• Ces jours-ci, les matinées sont brumeuses avant que le soleil n'apparaisse ("après dissipation des brumes matinales", comme on dit à la météo). Quand j'habitais sur les coteaux, ça ressemblait à ça :

    Je voyais le soleil se lever, puis le brouillard montait, en milieu de matinée, avant de se dissoudre, c'était un spectacle dont je ne me lassais pas.

    Maintenant, j'habite dans la plaine, c'est un peu pareil et différent à la fois, je ne sais même pas si j'ai eu l'occasion de faire des photos. L'autre jour, en allant vers Toulouse au milieu de ce merveilleux paysage, avec ces nuages légers flottant paisiblement au-dessus des champs, je me remémorais un des plus beaux souvenirs de mon enfance.

    J'avais entre huit et dix ans, et ma meilleure amie Isabelle m'avait invitée à passer le week-end chez sa grand-mère, en Normandie. C'est là que j'ai apprécié le beurre pour la première fois de ma vie. Jusque là, je trouvais le beurre répugnant, gras, gluant, que sais-je ? Mais ce jour-là, mon amie a insisté pour que je goûte une tartine de pain grillé bien chaude sur laquelle le beurre avait fondu... Un régal ! Depuis, j'ai appris à aimer aussi le beurre non fondu sur du pain non grillé.

    Je suppose que cela se passait en automne, ou peut-être au tout début du printemps. Avant de revenir déguster des tartines grillées dans la cuisine accueillante, nous étions sorties par la fenêtre au lever du soleil, alors que les adultes dormaient encore. Nous étions allées nous promener dans les prairies humides de rosée. Et là, le miracle, la magie : un nuage flottait à quelques dizaines de centimètres au-dessus du sol. Émerveillées, nous avions joyeusement gambadé dans ce nuage.

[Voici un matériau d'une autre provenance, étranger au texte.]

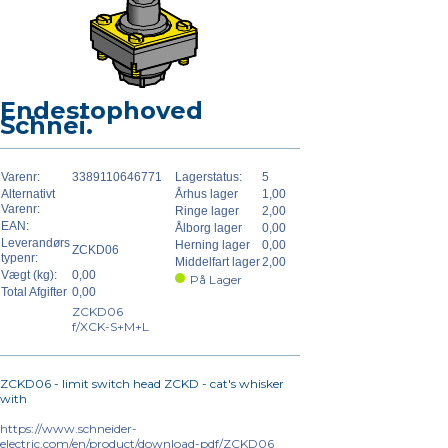
Endestophoved
Schnei.
Varenr:
3389110646771
Lagerstatus:
5
Alternativt
Århus lager
1,00
Varenr:
Ringe lager
2,00
EAN:
Ålborg lager
0,00
Leverandørs
Herning lager
0,00
ZCKD06
typenr:
Middelfart lager
2,00
Vægt (kg):
0,00
På Lager
Total Afgifter
0,00
ZCKD06
f/XCK-S+M+L
ZCKD06 - limit switch head ZCKD - cat's whisker
with
https://www.schneider-
electric.com/en/product/download-pdf/ZCKD06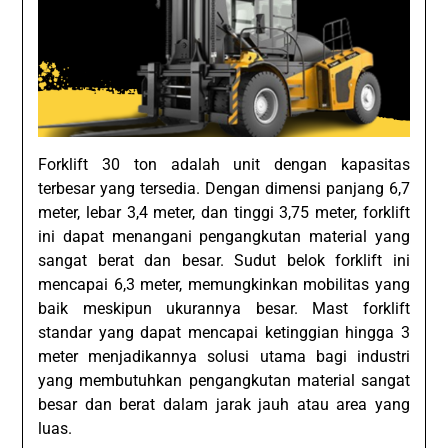
Forklift 30 ton adalah unit dengan kapasitas
terbesar yang tersedia. Dengan dimensi panjang 6,7
meter, lebar 3,4 meter, dan tinggi 3,75 meter, forklift
ini dapat menangani pengangkutan material yang
sangat berat dan besar. Sudut belok forklift ini
mencapai 6,3 meter, memungkinkan mobilitas yang
baik meskipun ukurannya besar. Mast forklift
standar yang dapat mencapai ketinggian hingga 3
meter menjadikannya solusi utama bagi industri
yang membutuhkan pengangkutan material sangat
besar dan berat dalam jarak jauh atau area yang
luas.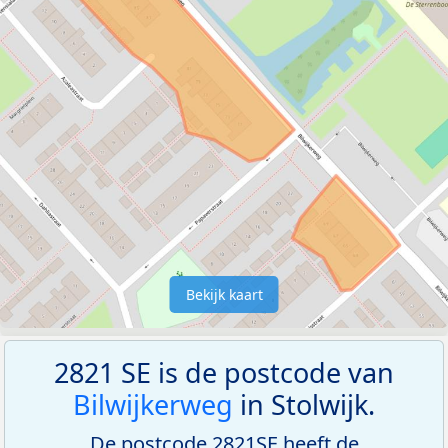
Bekijk kaart
2821 SE is de postcode van
Bilwijkerweg
in Stolwijk.
De postcode 2821SE heeft de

    Bien sûr, quand nous avons raconté cela aux adultes, ils ont essayé de nous faire croire qu'il s'agissait de brouillard. Mais le brouillard, nous en avions déjà vu, c'est quand le paysage est noyé dans une sorte de coton blanc qui avale tout, un peu comme ça :

    Mais ce jour-là, ce n'était pas ça, c'était bel et bien un nuage, qui était au ras du sol, et nous avions marché dans le nuage !

    Les adultes sont bêtes, ils ne comprennent rien, il se passe des choses très spéciales, le dimanche au lever du soleil, quand ils traînent au lit, comment peuvent-ils savoir ?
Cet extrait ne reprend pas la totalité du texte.